ASSIGNMENT — Go through the listing that follows and report the number of lines with the string "phẩm" in them, nothing more.

EXTRACTED INFORMATION —
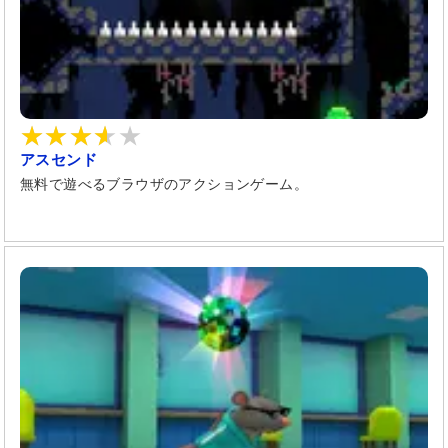
アスセンド
無料で遊べるブラウザのアクションゲーム。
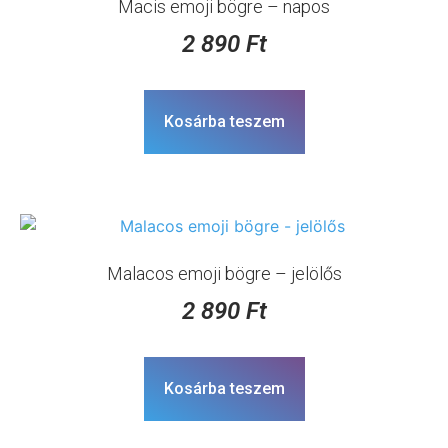
Macis emoji bögre – napos
2 890
Ft
Kosárba teszem
Malacos emoji bögre – jelölős
2 890
Ft
Kosárba teszem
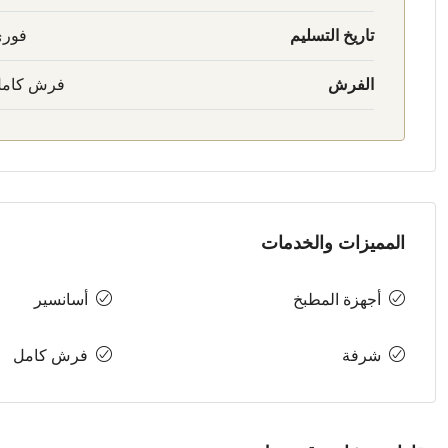
تاريخ التسليم
فور
الفرش
فرش كام
المميزات والخدمات
أجهزة المطبخ
أسانسير
شرفة
فرش كامل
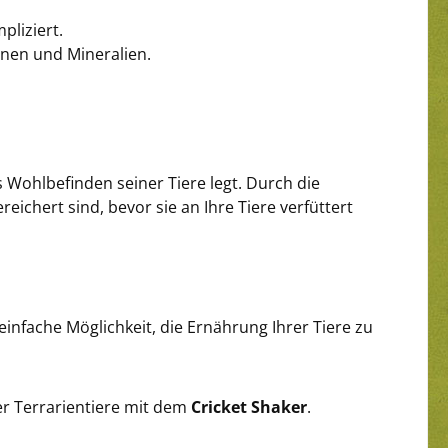
liziert.
inen und Mineralien.
s Wohlbefinden seiner Tiere legt. Durch die
ichert sind, bevor sie an Ihre Tiere verfüttert
 einfache Möglichkeit, die Ernährung Ihrer Tiere zu
r Terrarientiere mit dem
Cricket Shaker
.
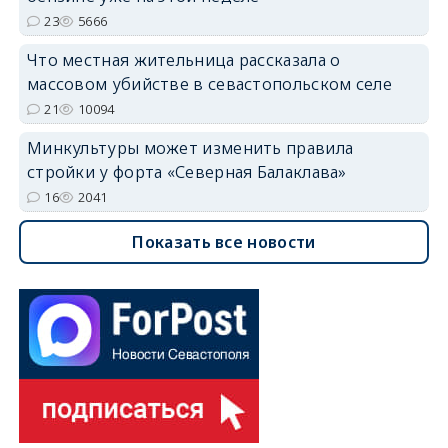
23
5666
Что местная жительница рассказала о
массовом убийстве в севастопольском селе
21
10094
Минкультуры может изменить правила
стройки у форта «Северная Балаклава»
16
2041
Показать все новости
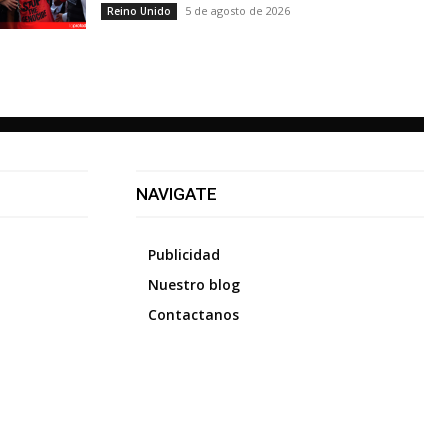
5 de agosto de 2026
Reino Unido
NAVIGATE
Publicidad
Nuestro blog
Contactanos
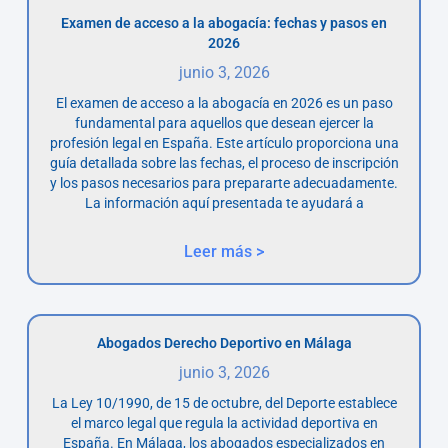
Examen de acceso a la abogacía: fechas y pasos en
2026
junio 3, 2026
El examen de acceso a la abogacía en 2026 es un paso
fundamental para aquellos que desean ejercer la
profesión legal en España. Este artículo proporciona una
guía detallada sobre las fechas, el proceso de inscripción
y los pasos necesarios para prepararte adecuadamente.
La información aquí presentada te ayudará a
Leer más >
Abogados Derecho Deportivo en Málaga
junio 3, 2026
La Ley 10/1990, de 15 de octubre, del Deporte establece
el marco legal que regula la actividad deportiva en
España. En Málaga, los abogados especializados en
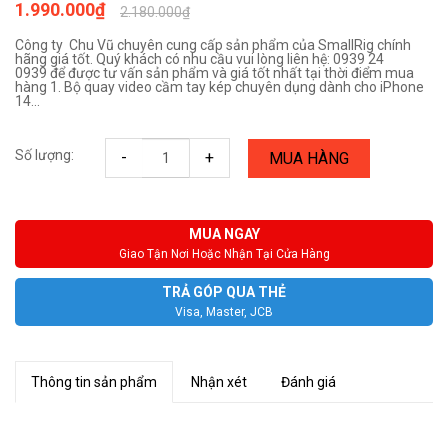
1.990.000₫
2.180.000₫
Công ty Chu Vũ chuyên cung cấp sản phẩm của SmallRig chính
hãng giá tốt. Quý khách có nhu cầu vui lòng liên hệ: 0939 24
0939 để được tư vấn sản phẩm và giá tốt nhất tại thời điểm mua
hàng 1. Bộ quay video cầm tay kép chuyên dụng dành cho iPhone
14...
Số lượng:
-
+
MUA HÀNG
MUA NGAY
Giao Tận Nơi Hoặc Nhận Tại Cửa Hàng
TRẢ GÓP QUA THẺ
Visa, Master, JCB
Thông tin sản phẩm
Nhận xét
Đánh giá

ANSWER SPACE — 3